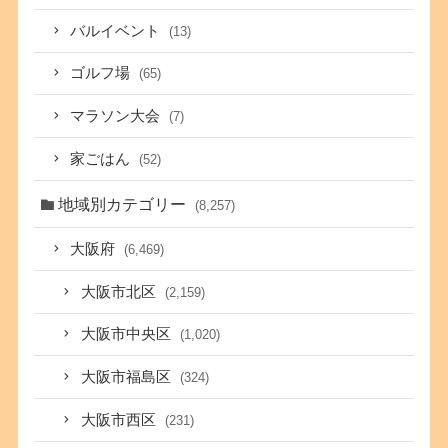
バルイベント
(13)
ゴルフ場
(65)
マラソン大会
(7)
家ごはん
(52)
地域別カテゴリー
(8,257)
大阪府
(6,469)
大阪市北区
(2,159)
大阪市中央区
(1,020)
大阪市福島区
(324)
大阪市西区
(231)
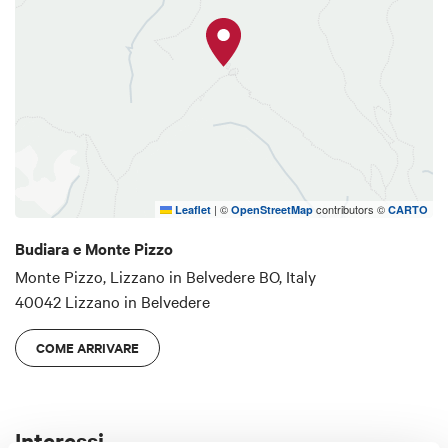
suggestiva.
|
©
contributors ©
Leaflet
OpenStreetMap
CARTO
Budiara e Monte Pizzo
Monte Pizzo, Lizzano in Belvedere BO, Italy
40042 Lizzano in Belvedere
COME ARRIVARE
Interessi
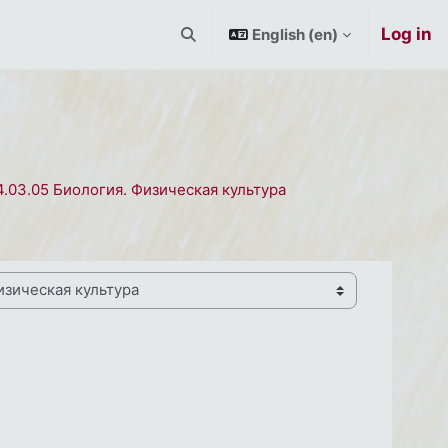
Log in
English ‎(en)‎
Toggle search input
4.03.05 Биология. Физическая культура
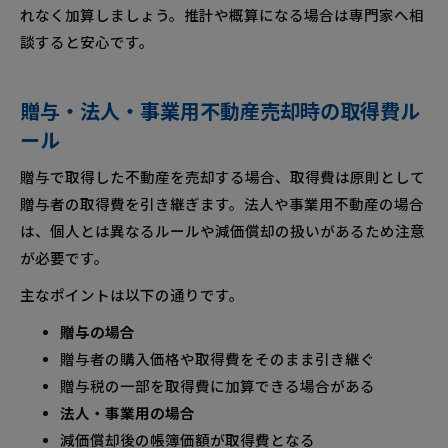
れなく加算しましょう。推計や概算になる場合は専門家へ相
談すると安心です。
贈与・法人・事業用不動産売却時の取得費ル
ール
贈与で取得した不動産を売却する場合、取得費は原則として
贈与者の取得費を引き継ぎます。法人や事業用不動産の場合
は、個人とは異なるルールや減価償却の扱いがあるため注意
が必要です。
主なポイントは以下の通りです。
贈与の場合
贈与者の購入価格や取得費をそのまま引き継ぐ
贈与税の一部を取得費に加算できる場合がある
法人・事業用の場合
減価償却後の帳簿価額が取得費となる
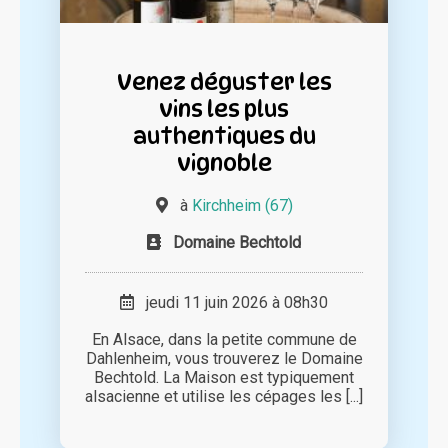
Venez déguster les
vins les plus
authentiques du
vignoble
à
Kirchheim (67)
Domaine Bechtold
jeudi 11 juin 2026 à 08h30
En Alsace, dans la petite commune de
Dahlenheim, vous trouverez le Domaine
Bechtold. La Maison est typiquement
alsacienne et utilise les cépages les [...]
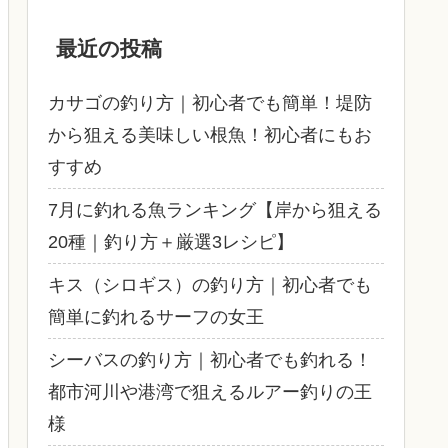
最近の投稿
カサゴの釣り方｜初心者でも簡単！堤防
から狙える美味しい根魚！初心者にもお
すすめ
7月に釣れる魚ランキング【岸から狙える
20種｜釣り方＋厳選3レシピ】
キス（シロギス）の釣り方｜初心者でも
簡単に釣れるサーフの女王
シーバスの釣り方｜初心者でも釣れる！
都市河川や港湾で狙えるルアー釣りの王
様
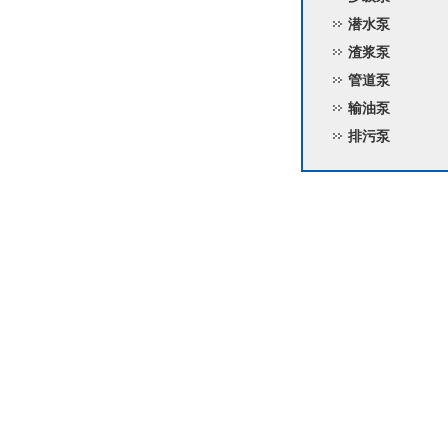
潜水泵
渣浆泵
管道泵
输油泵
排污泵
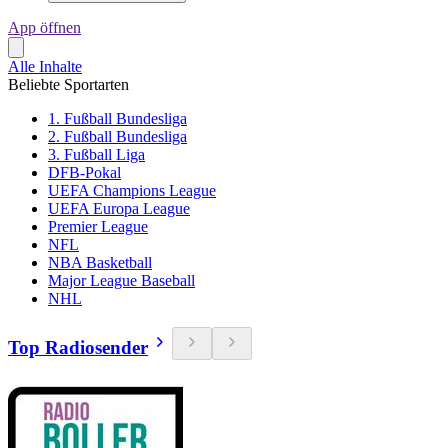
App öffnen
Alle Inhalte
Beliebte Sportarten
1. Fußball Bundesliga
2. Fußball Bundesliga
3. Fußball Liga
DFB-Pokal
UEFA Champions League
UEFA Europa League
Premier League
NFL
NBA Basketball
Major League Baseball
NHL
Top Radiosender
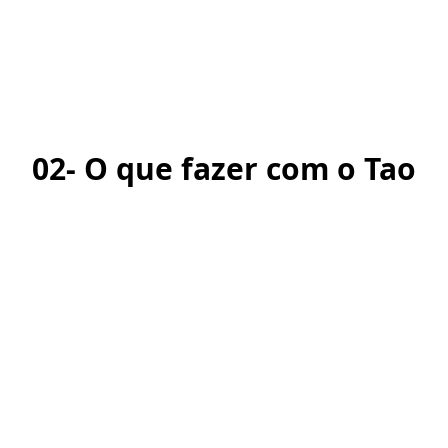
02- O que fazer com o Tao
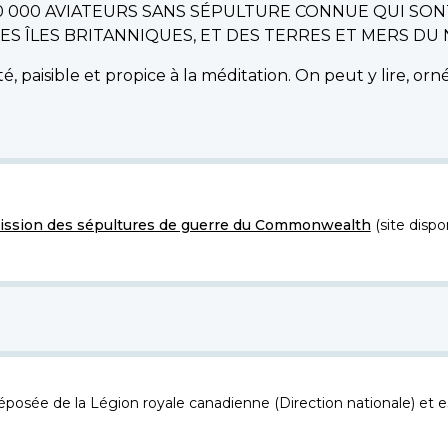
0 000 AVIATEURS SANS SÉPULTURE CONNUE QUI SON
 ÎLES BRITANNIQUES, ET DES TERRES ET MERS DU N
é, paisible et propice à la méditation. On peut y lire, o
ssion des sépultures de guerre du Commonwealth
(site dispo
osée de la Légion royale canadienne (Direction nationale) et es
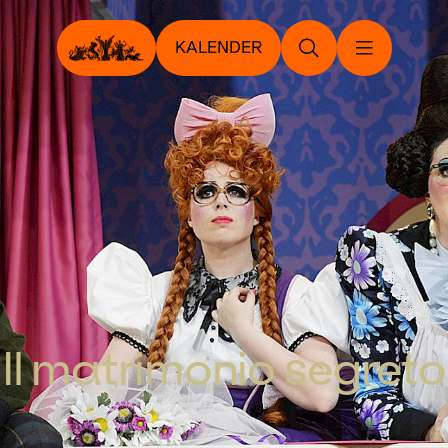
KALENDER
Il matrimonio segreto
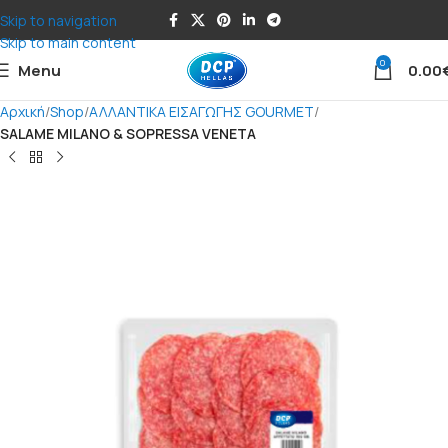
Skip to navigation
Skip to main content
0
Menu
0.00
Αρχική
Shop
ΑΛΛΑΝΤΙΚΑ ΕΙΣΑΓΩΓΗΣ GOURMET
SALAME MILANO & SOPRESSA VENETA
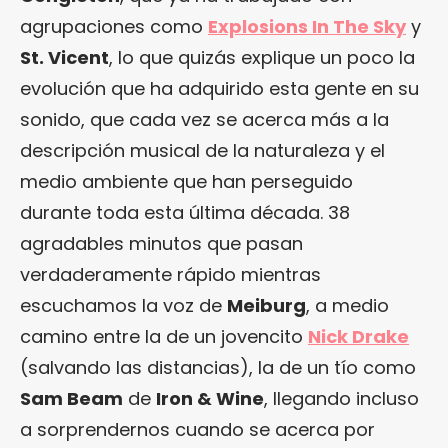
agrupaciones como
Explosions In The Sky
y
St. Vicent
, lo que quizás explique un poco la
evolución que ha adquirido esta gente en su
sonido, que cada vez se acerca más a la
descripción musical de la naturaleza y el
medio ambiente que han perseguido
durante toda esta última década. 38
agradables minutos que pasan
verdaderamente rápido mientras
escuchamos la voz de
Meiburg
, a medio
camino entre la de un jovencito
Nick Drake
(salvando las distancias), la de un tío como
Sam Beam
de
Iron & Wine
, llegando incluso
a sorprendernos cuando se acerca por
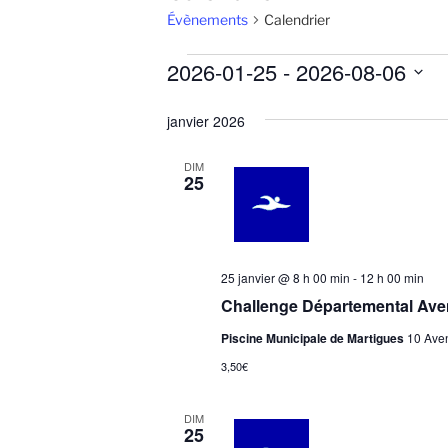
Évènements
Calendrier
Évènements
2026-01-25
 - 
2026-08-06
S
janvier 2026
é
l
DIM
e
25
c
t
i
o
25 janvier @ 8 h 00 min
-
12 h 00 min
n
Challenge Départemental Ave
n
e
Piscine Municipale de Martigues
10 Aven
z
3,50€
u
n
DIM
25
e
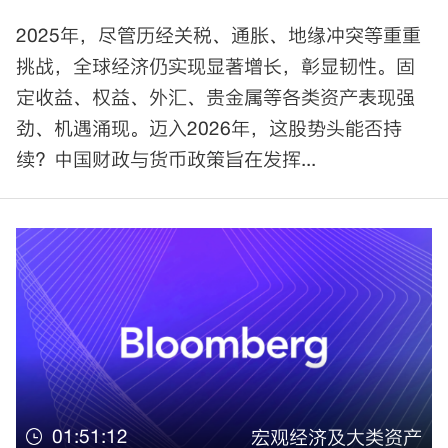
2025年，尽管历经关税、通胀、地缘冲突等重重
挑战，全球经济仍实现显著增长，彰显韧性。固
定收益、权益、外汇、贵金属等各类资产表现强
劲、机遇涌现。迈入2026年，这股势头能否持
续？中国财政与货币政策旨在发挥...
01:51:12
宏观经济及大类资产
________________________
Please retype every entry above exactly, leaving out any picture.

### FINISHED EXERCISE
バルイベント
(13)
ゴルフ場
(65)
マラソン大会
(7)
家ごはん
(52)
地域別カテゴリー
(8,257)
大阪府
(6,469)
大阪市北区
(2,159)
大阪市中央区
(1,020)
大阪市福島区
(324)
大阪市西区
(231)
suggestiva.
|
©
contributors ©
Leaflet
OpenStreetMap
CARTO
Budiara e Monte Pizzo
Monte Pizzo, Lizzano in Belvedere BO, Italy
40042 Lizzano in Belvedere
COME ARRIVARE
Interessi
Log in
English ‎(en)‎
Toggle search input
4.03.05 Биология. Физическая культура
れなく加算しましょう。推計や概算になる場合は専門家へ相
談すると安心です。
贈与・法人・事業用不動産売却時の取得費ル
ール
贈与で取得した不動産を売却する場合、取得費は原則として
贈与者の取得費を引き継ぎます。法人や事業用不動産の場合
は、個人とは異なるルールや減価償却の扱いがあるため注意
が必要です。
主なポイントは以下の通りです。
贈与の場合
贈与者の購入価格や取得費をそのまま引き継ぐ
贈与税の一部を取得費に加算できる場合がある
法人・事業用の場合
減価償却後の帳簿価額が取得費となる
Venez déguster les
vins les plus
authentiques du
vignoble
à
Kirchheim (67)
Domaine Bechtold
jeudi 11 juin 2026 à 08h30
En Alsace, dans la petite commune de
Dahlenheim, vous trouverez le Domaine
Bechtold. La Maison est typiquement
alsacienne et utilise les cépages les [...]
最近の投稿
カサゴの釣り方｜初心者でも簡単！堤防
から狙える美味しい根魚！初心者にもお
すすめ
7月に釣れる魚ランキング【岸から狙える
20種｜釣り方＋厳選3レシピ】
キス（シロギス）の釣り方｜初心者でも
簡単に釣れるサーフの女王
シーバスの釣り方｜初心者でも釣れる！
都市河川や港湾で狙えるルアー釣りの王
様
潜水泵
渣浆泵
管道泵
输油泵
排污泵
App öffnen
Alle Inhalte
Beliebte Sportarten
1. Fußball Bundesliga
2. Fußball Bundesliga
3. Fußball Liga
DFB-Pokal
UEFA Champions League
UEFA Europa League
Premier League
NFL
NBA Basketball
Major League Baseball
NHL
Top Radiosender
02- O que fazer com o Tao
0 000 AVIATEURS SANS SÉPULTURE CONNUE QUI SON
 ÎLES BRITANNIQUES, ET DES TERRES ET MERS DU N
é, paisible et propice à la méditation. On peut y lire, o
ssion des sépultures de guerre du Commonwealth
(site dispo
osée de la Légion royale canadienne (Direction nationale) et es
KALENDER
Il matrimonio segreto
Skip to navigation
Skip to main content
0
Menu
0.00
Αρχική
Shop
ΑΛΛΑΝΤΙΚΑ ΕΙΣΑΓΩΓΗΣ GOURMET
SALAME MILANO & SOPRESSA VENETA
agrupaciones como
Explosions In The Sky
y
St. Vicent
, lo que quizás explique un poco la
evolución que ha adquirido esta gente en su
sonido, que cada vez se acerca más a la
descripción musical de la naturaleza y el
medio ambiente que han perseguido
durante toda esta última década. 38
agradables minutos que pasan
verdaderamente rápido mientras
escuchamos la voz de
Meiburg
, a medio
camino entre la de un jovencito
Nick Drake
(salvando las distancias), la de un tío como
Sam Beam
de
Iron & Wine
, llegando incluso
a sorprendernos cuando se acerca por
Évènements
Calendrier
Évènements
2026-01-25
 - 
2026-08-06
S
janvier 2026
é
l
DIM
e
25
c
t
i
o
25 janvier @ 8 h 00 min
-
12 h 00 min
n
Challenge Départemental Ave
n
e
Piscine Municipale de Martigues
10 Aven
z
3,50€
u
n
DIM
25
e
2025年，尽管历经关税、通胀、地缘冲突等重重
挑战，全球经济仍实现显著增长，彰显韧性。固
定收益、权益、外汇、贵金属等各类资产表现强
劲、机遇涌现。迈入2026年，这股势头能否持
续？中国财政与货币政策旨在发挥...
01:51:12
宏观经济及大类资产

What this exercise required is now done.